▸ **ABOUT THIS TASK**
Give every entry again precisely as it appears.
[INFORMATION GIVEN — start]
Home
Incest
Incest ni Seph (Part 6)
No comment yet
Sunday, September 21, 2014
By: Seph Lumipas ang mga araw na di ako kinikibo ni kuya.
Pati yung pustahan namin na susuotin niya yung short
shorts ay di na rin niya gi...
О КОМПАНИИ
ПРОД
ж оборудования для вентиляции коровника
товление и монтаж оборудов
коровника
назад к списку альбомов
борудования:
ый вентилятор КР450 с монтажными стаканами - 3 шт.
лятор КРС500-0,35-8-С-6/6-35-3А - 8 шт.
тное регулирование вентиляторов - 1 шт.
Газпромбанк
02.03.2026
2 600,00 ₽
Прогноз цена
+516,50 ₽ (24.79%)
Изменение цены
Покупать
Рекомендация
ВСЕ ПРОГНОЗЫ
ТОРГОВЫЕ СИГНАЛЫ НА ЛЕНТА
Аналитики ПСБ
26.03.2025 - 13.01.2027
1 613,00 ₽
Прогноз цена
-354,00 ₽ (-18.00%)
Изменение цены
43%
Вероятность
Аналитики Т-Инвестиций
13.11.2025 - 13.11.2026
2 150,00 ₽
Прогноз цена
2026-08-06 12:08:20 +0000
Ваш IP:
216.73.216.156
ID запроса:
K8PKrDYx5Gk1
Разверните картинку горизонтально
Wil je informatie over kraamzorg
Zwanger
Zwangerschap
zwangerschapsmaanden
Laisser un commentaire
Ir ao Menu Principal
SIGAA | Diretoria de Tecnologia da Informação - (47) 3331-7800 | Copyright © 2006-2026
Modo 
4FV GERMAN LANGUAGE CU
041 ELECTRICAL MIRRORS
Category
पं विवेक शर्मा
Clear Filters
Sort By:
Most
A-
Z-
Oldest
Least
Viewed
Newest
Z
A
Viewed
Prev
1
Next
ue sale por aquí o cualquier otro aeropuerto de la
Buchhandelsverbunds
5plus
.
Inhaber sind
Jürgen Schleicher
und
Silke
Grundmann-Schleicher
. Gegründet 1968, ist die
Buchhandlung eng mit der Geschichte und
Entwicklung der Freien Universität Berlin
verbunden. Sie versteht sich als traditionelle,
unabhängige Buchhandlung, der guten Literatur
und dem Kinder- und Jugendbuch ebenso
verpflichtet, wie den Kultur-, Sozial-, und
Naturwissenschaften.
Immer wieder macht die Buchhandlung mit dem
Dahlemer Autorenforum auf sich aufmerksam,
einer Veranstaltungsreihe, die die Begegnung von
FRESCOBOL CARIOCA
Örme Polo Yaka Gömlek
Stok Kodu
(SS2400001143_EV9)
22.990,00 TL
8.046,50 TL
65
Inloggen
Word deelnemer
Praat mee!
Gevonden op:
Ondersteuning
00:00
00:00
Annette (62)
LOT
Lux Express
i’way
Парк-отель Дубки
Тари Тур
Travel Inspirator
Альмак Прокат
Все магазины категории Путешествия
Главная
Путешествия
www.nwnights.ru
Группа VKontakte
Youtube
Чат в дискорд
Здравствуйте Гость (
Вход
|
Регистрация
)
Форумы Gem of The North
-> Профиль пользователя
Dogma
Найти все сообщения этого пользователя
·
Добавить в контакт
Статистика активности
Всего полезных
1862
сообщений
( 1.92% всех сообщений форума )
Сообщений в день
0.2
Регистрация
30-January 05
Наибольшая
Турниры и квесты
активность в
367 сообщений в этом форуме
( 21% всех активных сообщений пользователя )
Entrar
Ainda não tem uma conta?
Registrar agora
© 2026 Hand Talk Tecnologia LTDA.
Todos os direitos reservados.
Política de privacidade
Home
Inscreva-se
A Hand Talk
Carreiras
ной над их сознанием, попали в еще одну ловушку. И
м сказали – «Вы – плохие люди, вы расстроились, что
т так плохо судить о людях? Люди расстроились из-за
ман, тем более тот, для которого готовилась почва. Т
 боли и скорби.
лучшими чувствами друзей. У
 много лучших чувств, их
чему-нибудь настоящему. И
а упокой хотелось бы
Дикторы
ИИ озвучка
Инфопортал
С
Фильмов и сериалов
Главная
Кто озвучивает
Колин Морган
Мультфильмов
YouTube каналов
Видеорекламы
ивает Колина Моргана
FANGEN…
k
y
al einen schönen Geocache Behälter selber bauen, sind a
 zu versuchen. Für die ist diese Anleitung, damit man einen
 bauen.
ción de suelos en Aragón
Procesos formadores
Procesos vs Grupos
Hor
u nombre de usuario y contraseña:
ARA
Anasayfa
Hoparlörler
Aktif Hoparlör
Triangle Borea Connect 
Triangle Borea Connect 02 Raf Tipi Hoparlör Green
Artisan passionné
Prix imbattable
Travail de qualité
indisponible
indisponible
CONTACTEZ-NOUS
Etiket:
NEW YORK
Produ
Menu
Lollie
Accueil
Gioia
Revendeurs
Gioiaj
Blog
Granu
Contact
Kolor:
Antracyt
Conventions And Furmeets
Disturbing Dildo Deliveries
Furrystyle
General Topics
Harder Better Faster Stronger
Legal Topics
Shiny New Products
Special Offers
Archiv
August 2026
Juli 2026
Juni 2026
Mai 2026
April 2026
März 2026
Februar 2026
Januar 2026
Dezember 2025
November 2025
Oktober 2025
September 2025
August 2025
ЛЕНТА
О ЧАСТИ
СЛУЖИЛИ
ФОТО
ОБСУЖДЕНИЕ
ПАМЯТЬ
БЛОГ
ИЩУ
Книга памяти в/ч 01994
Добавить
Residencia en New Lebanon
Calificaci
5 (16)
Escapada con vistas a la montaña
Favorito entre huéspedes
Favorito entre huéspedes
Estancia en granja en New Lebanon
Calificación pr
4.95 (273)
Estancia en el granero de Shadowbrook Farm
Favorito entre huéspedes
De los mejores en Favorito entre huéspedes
[INFORMATION GIVEN — finish]
▸ **TASK OUTPUT**
Home
Incest
Incest ni Seph (Part 6)
No comment yet
Sunday, September 21, 2014
By: Seph Lumipas ang mga araw na di ako kinikibo ni kuya.
Pati yung pustahan namin na susuotin niya yung short
shorts ay di na rin niya gi...
О КОМПАНИИ
ПРОД
ж оборудования для вентиляции коровника
товление и монтаж оборудов
коровника
назад к списку альбомов
борудования:
ый вентилятор КР450 с монтажными стаканами - 3 шт.
лятор КРС500-0,35-8-С-6/6-35-3А - 8 шт.
тное регулирование вентиляторов - 1 шт.
Газпромбанк
02.03.2026
2 600,00 ₽
Прогноз цена
+516,50 ₽ (24.79%)
Изменение цены
Покупать
Рекомендация
ВСЕ ПРОГНОЗЫ
ТОРГОВЫЕ СИГНАЛЫ НА ЛЕНТА
Аналитики ПСБ
26.03.2025 - 13.01.2027
1 613,00 ₽
Прогноз цена
-354,00 ₽ (-18.00%)
Изменение цены
43%
Вероятность
Аналитики Т-Инвестиций
13.11.2025 - 13.11.2026
2 150,00 ₽
Прогноз цена
2026-08-06 12:08:20 +0000
Ваш IP:
216.73.216.156
ID запроса:
K8PKrDYx5Gk1
Разверните картинку горизонтально
Wil je informatie over kraamzorg
Zwanger
Zwangerschap
zwangerschapsmaanden
Laisser un commentaire
Ir ao Menu Principal
SIGAA | Diretoria de Tecnologia da Informação - (47) 3331-7800 | Copyright © 2006-2026
Modo 
4FV GERMAN LANGUAGE CU
041 ELECTRICAL MIRRORS
Category
पं विवेक शर्मा
Clear Filters
Sort By:
Most
A-
Z-
Oldest
Least
Viewed
Newest
Z
A
Viewed
Prev
1
Next
ue sale por aquí o cualquier otro aeropuerto de la
Buchhandelsverbunds
5plus
.
Inhaber sind
Jürgen Schleicher
und
Silke
Grundmann-Schleicher
. Gegründet 1968, ist die
Buchhandlung eng mit der Geschichte und
Entwicklung der Freien Universität Berlin
verbunden. Sie versteht sich als traditionelle,
unabhängige Buchhandlung, der guten Literatur
und dem Kinder- und Jugendbuch ebenso
verpflichtet, wie den Kultur-, Sozial-, und
Naturwissenschaften.
Immer wieder macht die Buchhandlung mit dem
Dahlemer Autorenforum auf sich aufmerksam,
einer Veranstaltungsreihe, die die Begegnung von
FRESCOBOL CARIOCA
Örme Polo Yaka Gömlek
Stok Kodu
(SS2400001143_EV9)
22.990,00 TL
8.046,50 TL
65
Inloggen
Word deelnemer
Praat mee!
Gevonden op:
Ondersteuning
00:00
00:00
Annette (62)
LOT
Lux Express
i’way
Парк-отель Дубки
Тари Тур
Travel Inspirator
Альмак Прокат
Все магазины категории Путешествия
Главная
Путешествия
www.nwnights.ru
Группа VKontakte
Youtube
Чат в дискорд
Здравствуйте Гость (
Вход
|
Регистрация
)
Форумы Gem of The North
-> Профиль пользователя
Dogma
Найти все сообщения этого пользователя
·
Добавить в контакт
Статистика активности
Всего полезных
1862
сообщений
( 1.92% всех сообщений форума )
Сообщений в день
0.2
Регистрация
30-January 05
Наибольшая
Турниры и квесты
активность в
367 сообщений в этом форуме
( 21% всех активных сообщений пользователя )
Entrar
Ainda não tem uma conta?
Registrar agora
© 2026 Hand Talk Tecnologia LTDA.
Todos os direitos reservados.
Política de privacidade
Home
Inscreva-se
A Hand Talk
Carreiras
ной над их сознанием, попали в еще одну ловушку. И
м сказали – «Вы – плохие люди, вы расстроились, что
т так плохо судить о людях? Люди расстроились из-за
ман, тем более тот, для которого готовилась почва. Т
 боли и скорби.
лучшими чувствами друзей. У
 много лучших чувств, их
чему-нибудь настоящему. И
а упокой хотелось бы
Дикторы
ИИ озвучка
Инфопортал
С
Фильмов и сериалов
Главная
Кто озвучивает
Колин Морган
Мультфильмов
YouTube каналов
Видеорекламы
ивает Колина Моргана
FANGEN…
k
y
al einen schönen Geocache Behälter selber bauen, sind a
 zu versuchen. Für die ist diese Anleitung, damit man einen
 bauen.
ción de suelos en Aragón
Procesos formadores
Procesos vs Grupos
Hor
u nombre de usuario y contraseña:
ARA
Anasayfa
Hoparlörler
Aktif Hoparlör
Triangle Borea Connect 
Triangle Borea Connect 02 Raf Tipi Hoparlör Green
Artisan passionné
Prix imbattable
Travail de qualité
indisponible
indisponible
CONTACTEZ-NOUS
Etiket:
NEW YORK
Produ
Menu
Lollie
Accueil
Gioia
Revendeurs
Gioiaj
Blog
Granu
Contact
Kolor:
Antracyt
Conventions And Furmeets
Disturbing Dildo Deliveries
Furrystyle
General Topics
Harder Better Faster Stronger
Legal Topics
Shiny New Products
Special Offers
Archiv
August 2026
Juli 2026
Juni 2026
Mai 2026
April 2026
März 2026
Februar 2026
Januar 2026
Dezember 2025
November 2025
Oktober 2025
September 2025
August 2025
ЛЕНТА
О ЧАСТИ
СЛУЖИЛИ
ФОТО
ОБСУЖДЕНИЕ
ПАМЯТЬ
БЛОГ
ИЩУ
Книга памяти в/ч 01994
Добавить
Residencia en New Lebanon
Calificaci
5 (16)
Escapada con vistas a la montaña
Favorito entre huéspedes
Favorito entre huéspedes
Estancia en granja en New Lebanon
Calificación pr
4.95 (273)
Estancia en el granero de Shadowbrook Farm
Favorito entre huéspedes
De los mejores en Favorito entre huéspedes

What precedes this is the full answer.